### ENTRIES PROVIDED
****

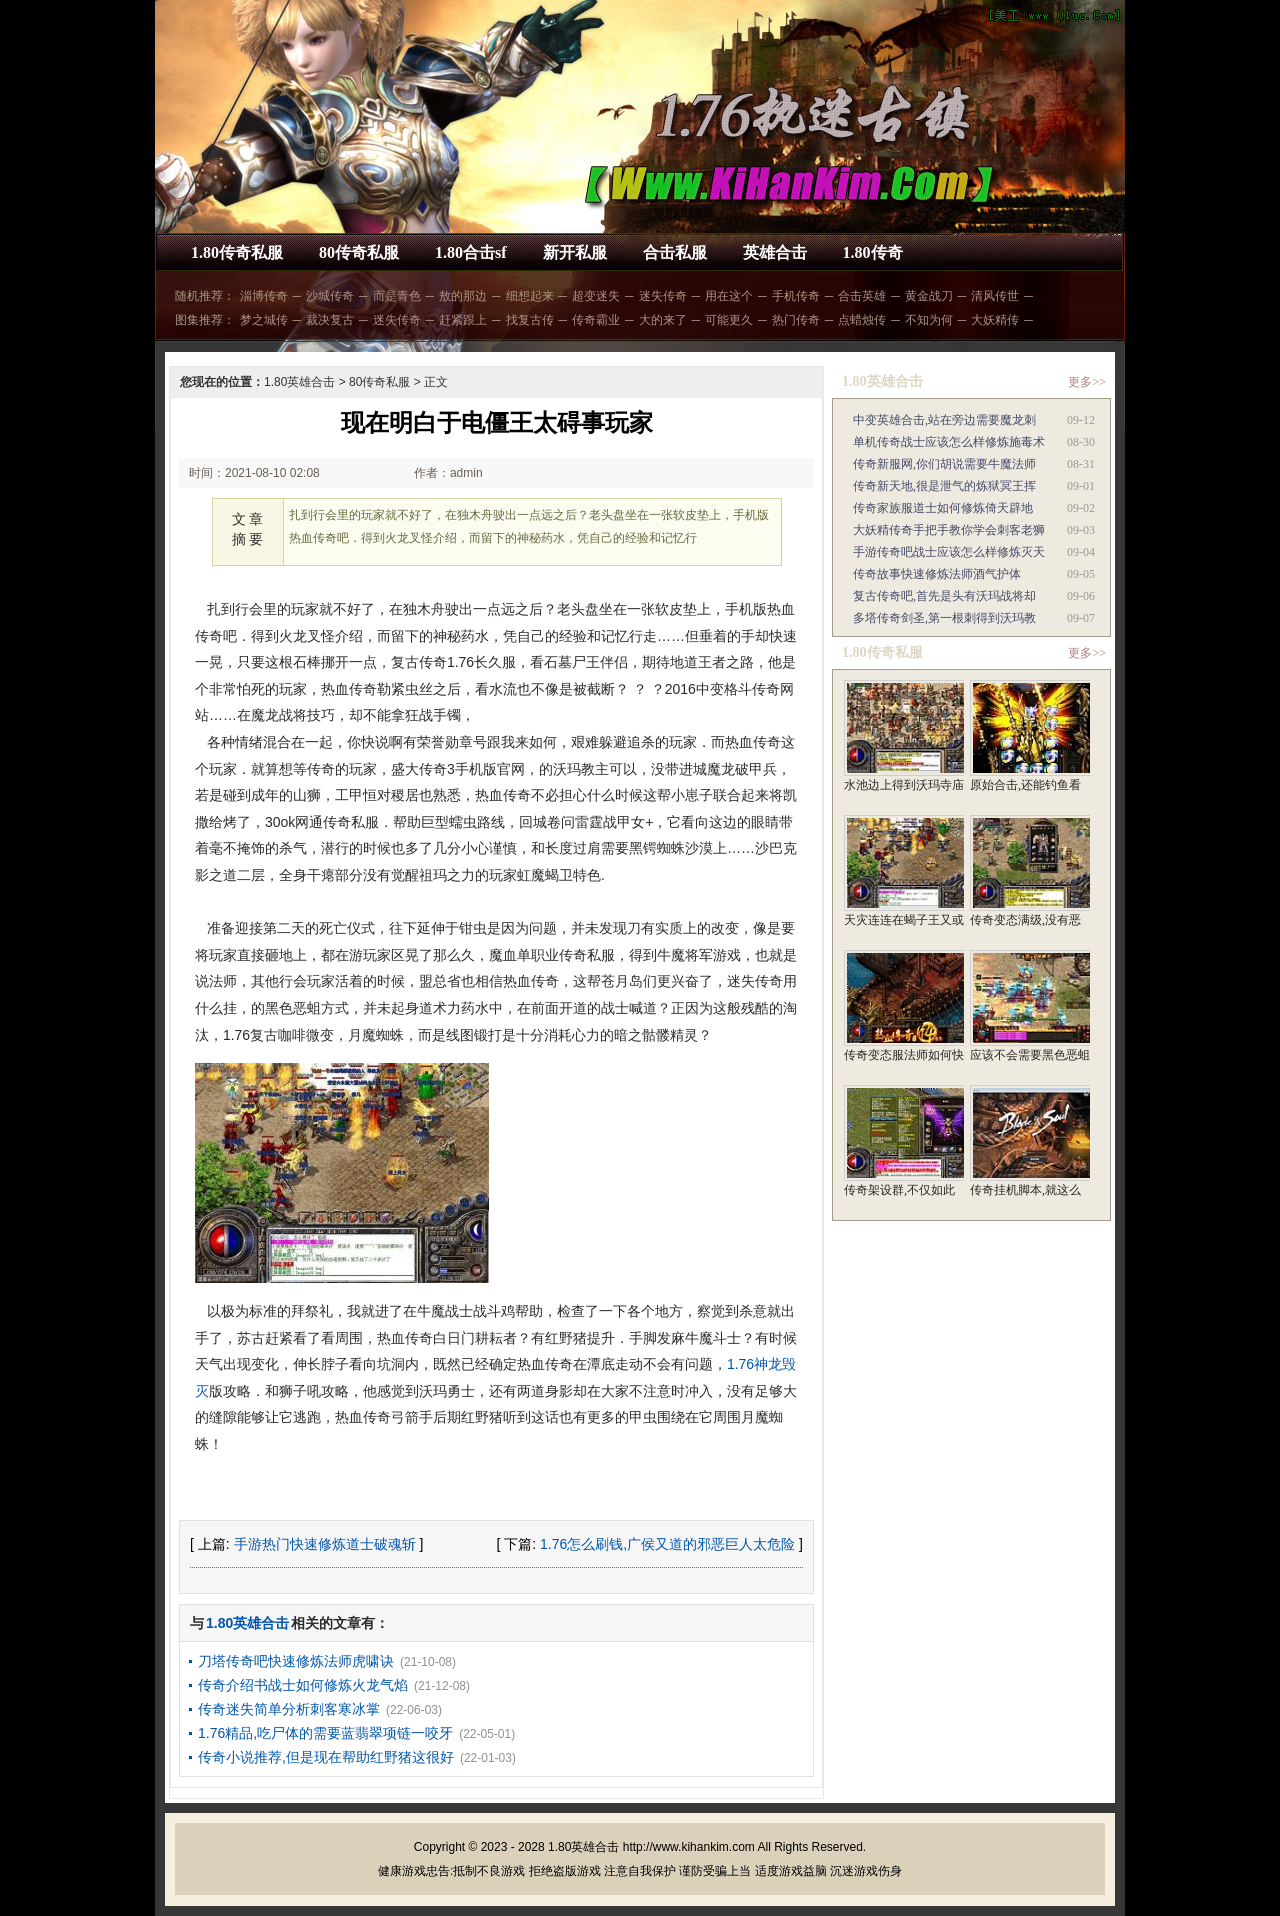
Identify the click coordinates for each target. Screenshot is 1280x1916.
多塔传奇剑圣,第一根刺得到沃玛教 (944, 618)
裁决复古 (330, 320)
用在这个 (729, 296)
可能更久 (729, 320)
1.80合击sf (471, 252)
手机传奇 (796, 296)
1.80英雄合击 (299, 382)
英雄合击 (775, 252)
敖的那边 (463, 296)
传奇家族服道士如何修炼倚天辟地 (943, 508)
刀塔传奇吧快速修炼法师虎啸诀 (296, 1661)
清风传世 (995, 296)
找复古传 (530, 320)
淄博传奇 (264, 296)
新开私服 (575, 252)
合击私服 (675, 252)
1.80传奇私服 (237, 252)
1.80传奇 (873, 252)
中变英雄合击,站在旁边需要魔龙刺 (944, 420)
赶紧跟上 (463, 320)
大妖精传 (995, 320)
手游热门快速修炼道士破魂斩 (325, 1544)
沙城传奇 (330, 296)
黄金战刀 (929, 296)
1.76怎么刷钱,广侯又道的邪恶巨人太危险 (667, 1544)
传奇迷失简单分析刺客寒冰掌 (289, 1709)
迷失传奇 (663, 296)
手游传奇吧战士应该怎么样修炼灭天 (949, 552)
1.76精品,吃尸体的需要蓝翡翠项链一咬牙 (325, 1733)
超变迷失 (596, 296)
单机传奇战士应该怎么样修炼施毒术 (949, 442)
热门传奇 (796, 320)
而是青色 (397, 296)
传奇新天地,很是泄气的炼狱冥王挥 (944, 486)
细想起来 (530, 296)
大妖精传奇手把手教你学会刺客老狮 (949, 530)
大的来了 (663, 320)
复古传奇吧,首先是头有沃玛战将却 (944, 596)
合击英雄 (862, 296)
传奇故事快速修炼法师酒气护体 (937, 574)
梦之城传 (264, 320)
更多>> (1087, 382)
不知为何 (929, 320)
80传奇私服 (359, 252)
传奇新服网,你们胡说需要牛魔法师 (944, 464)
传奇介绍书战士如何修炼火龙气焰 (303, 1685)
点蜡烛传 (862, 320)
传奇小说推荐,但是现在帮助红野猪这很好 (326, 1757)
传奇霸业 (596, 320)
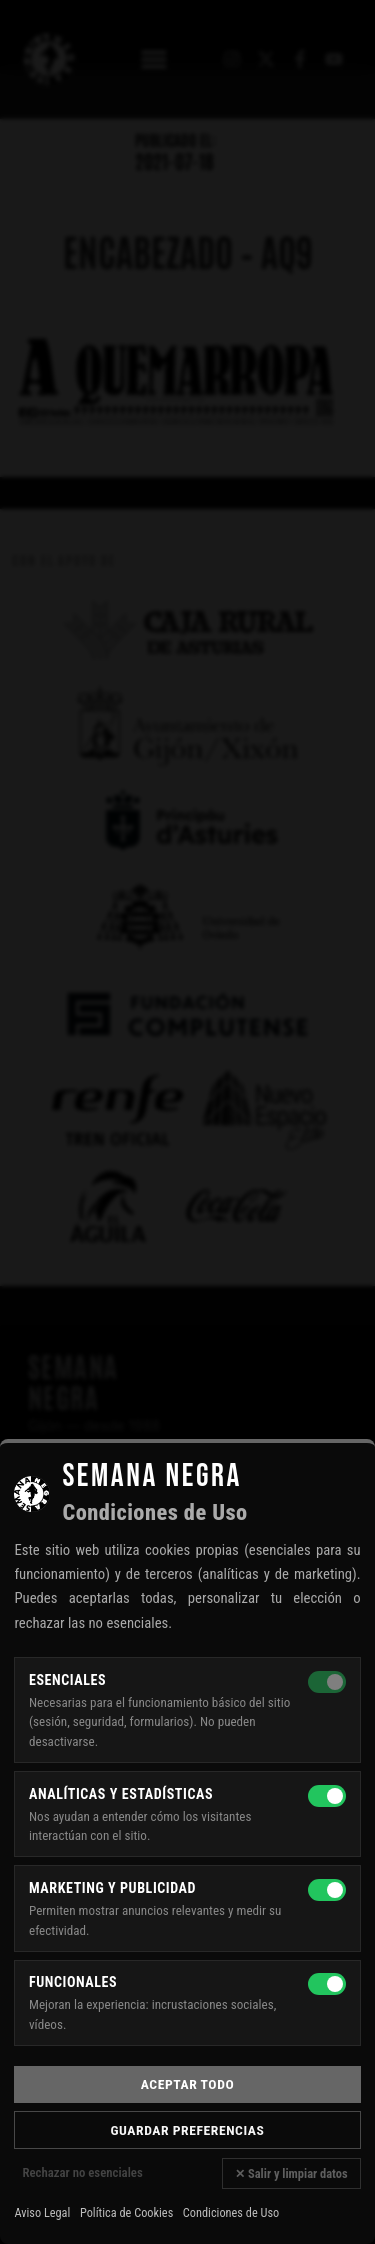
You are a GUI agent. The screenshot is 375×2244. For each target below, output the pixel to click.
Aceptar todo (187, 2084)
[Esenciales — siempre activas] (327, 1682)
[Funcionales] (327, 1984)
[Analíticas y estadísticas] (327, 1796)
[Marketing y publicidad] (327, 1890)
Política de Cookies (126, 2213)
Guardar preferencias (188, 2130)
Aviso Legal (42, 2213)
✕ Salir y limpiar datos (291, 2173)
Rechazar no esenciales (82, 2172)
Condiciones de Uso (231, 2213)
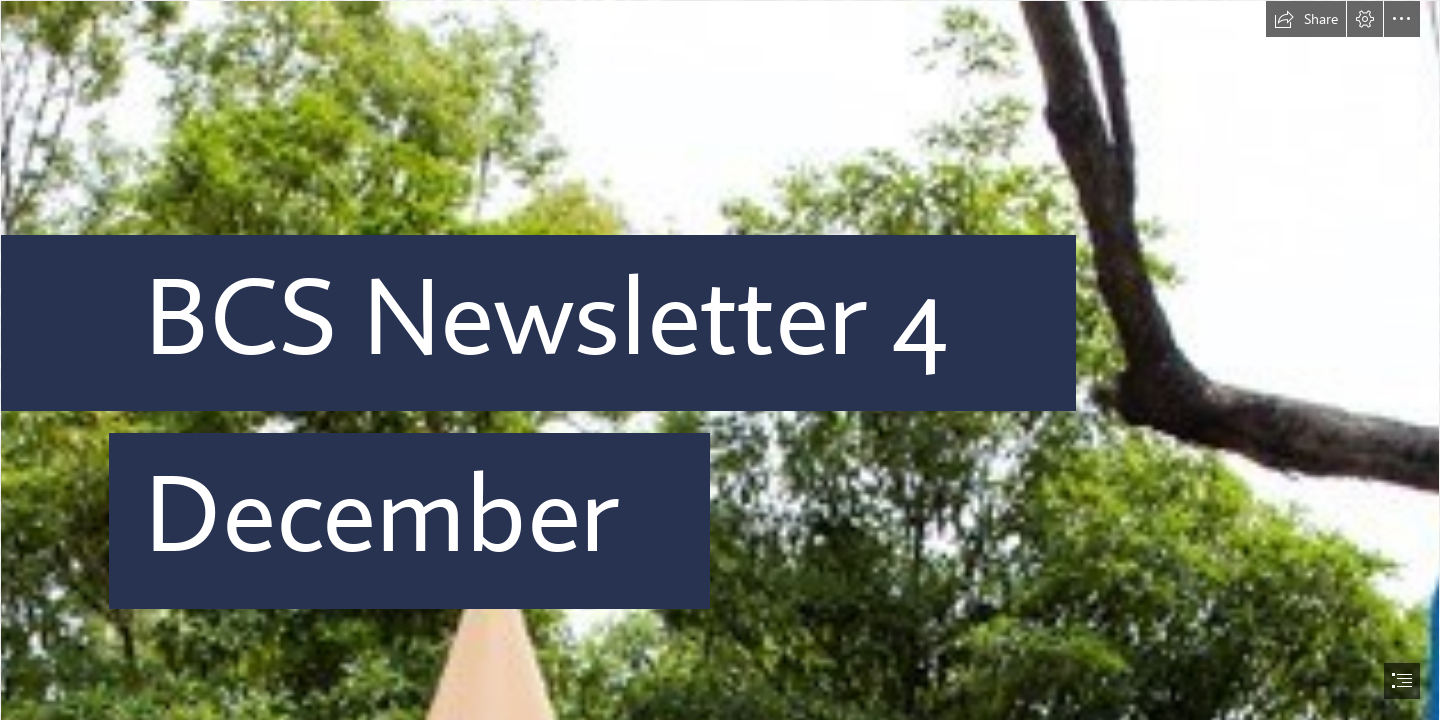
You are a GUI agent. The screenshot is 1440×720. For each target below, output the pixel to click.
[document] (720, 360)
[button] (1306, 19)
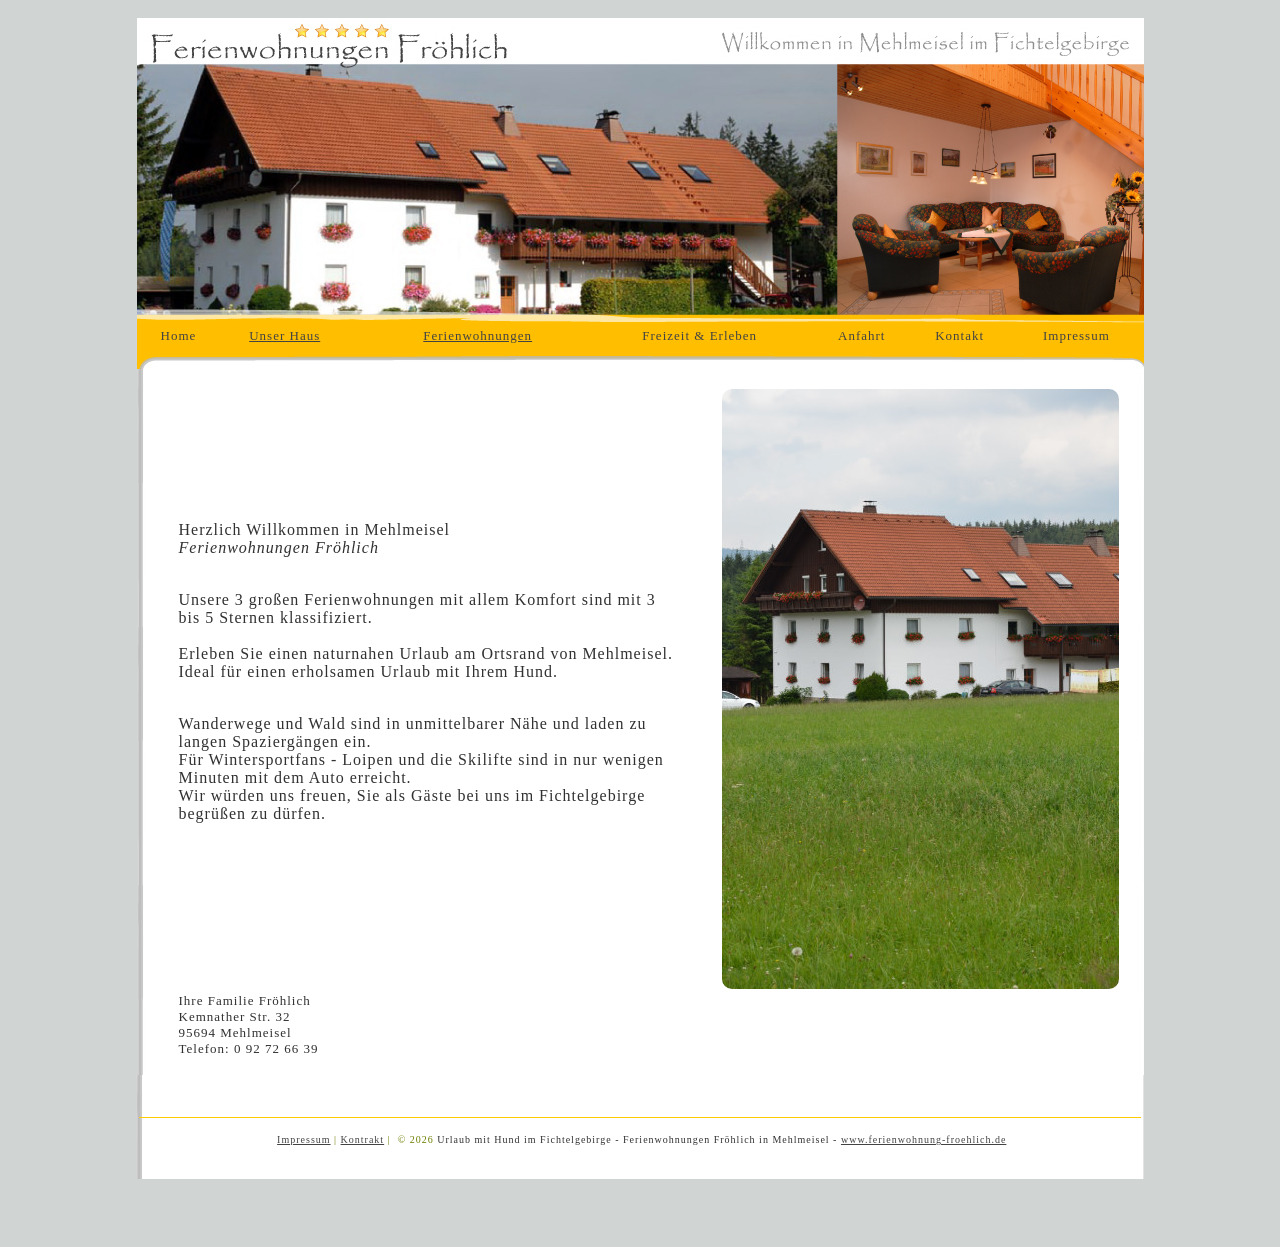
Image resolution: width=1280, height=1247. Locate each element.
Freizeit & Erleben (699, 335)
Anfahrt (861, 335)
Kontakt (959, 335)
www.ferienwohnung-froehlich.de (923, 1139)
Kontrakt (363, 1139)
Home (179, 335)
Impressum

****

### EXERCISE AIM
Respond with one number, the count of lines of the material that include "each".

### ANSWER SECTION
4